Although they were reared on a steady diet that included exposure to bands like Black Sabbath and Led Zeppelin, they took issue with certain elements of the songs, bands and sounds that were popular at the time. Soundgarden guitarist Kim Thayil once said that the band’s mission included the goal of sounding like “Black Sabbath without the parts that suck.”

We’ll give our editor a moment to pick himself up off of the floor after reading that one.

These days, lead singer Chris Cornell says that they have a revised approach. While not addressing the Black Sabbath part of Thayil's comment directly, he tells Classic Rock that “now we’re trying to add all the parts that suck back in.”

The interview appears in the July issue of the magazine and Cornell goes on to say that the reunion was very spontaneous and came about as a result of dealing with regular band business. “We got back into a room just to think about ideas of reconnecting with our fans, like starting a website again and starting the fan club again.”

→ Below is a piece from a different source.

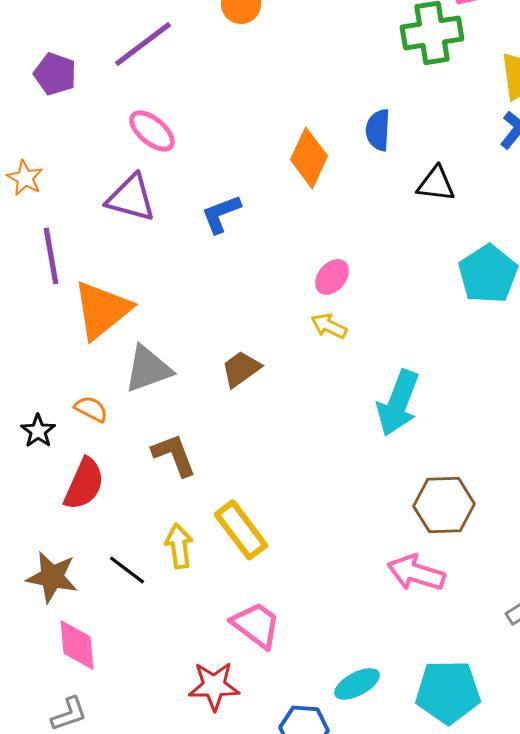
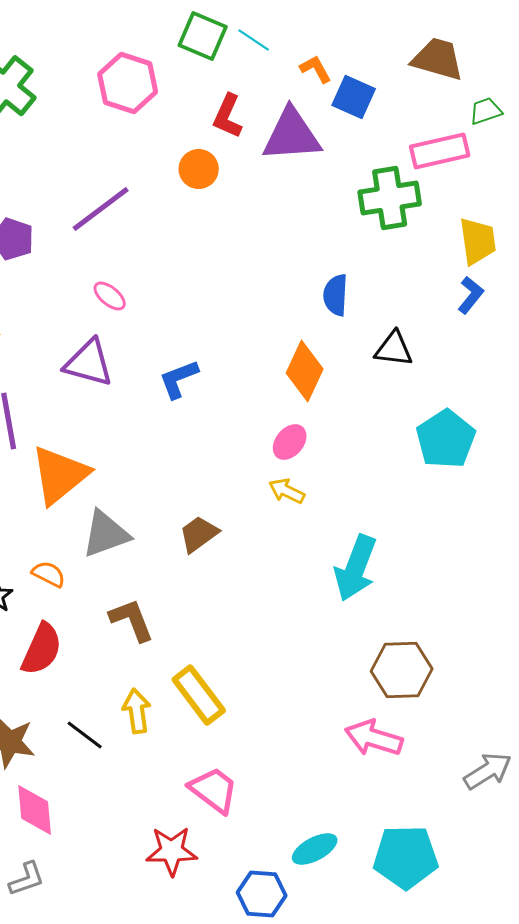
pink ellipse: (152, 131) -> (110, 296), size x0.7
orange diamond: (309, 158) -> (305, 371), moved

After a bit of time together in the same room, they decided that it was bigger than that, so the idea of making music together again came up.

Now, with new music on display in the form of ‘Live to Rise,’ which is featured on the soundtrack of this summer’s ‘Avengers’ movie and a planned new album as well, Cornell is taking stock of the state of rock music. As one YouTube commenter said, “Thank God Soundgarden are back to save rock.”

While Cornell is happy to be rock and roll’s potential superman, he sees murky waters and answers that are still unclear. “Rock is a moving target and everyone has a different list of specific things for their definition of it," he continued. "But if it’s a list of what we do, then yeah, rock needs saving. But who knows what rock is any more?”

In Cornell’s opinion, rock “should be about an attitude and about where a person is coming from...It could be almost anything,” he says.

He’s still got a sense of humor about it all, too. When asked “what can Chris Cornell do that no one else can?,” the veteran rock vocalist replied, “I can turn myself inside out and play percussion on my own skeleton - if it’s mic’d correctly, it sounds really cool.”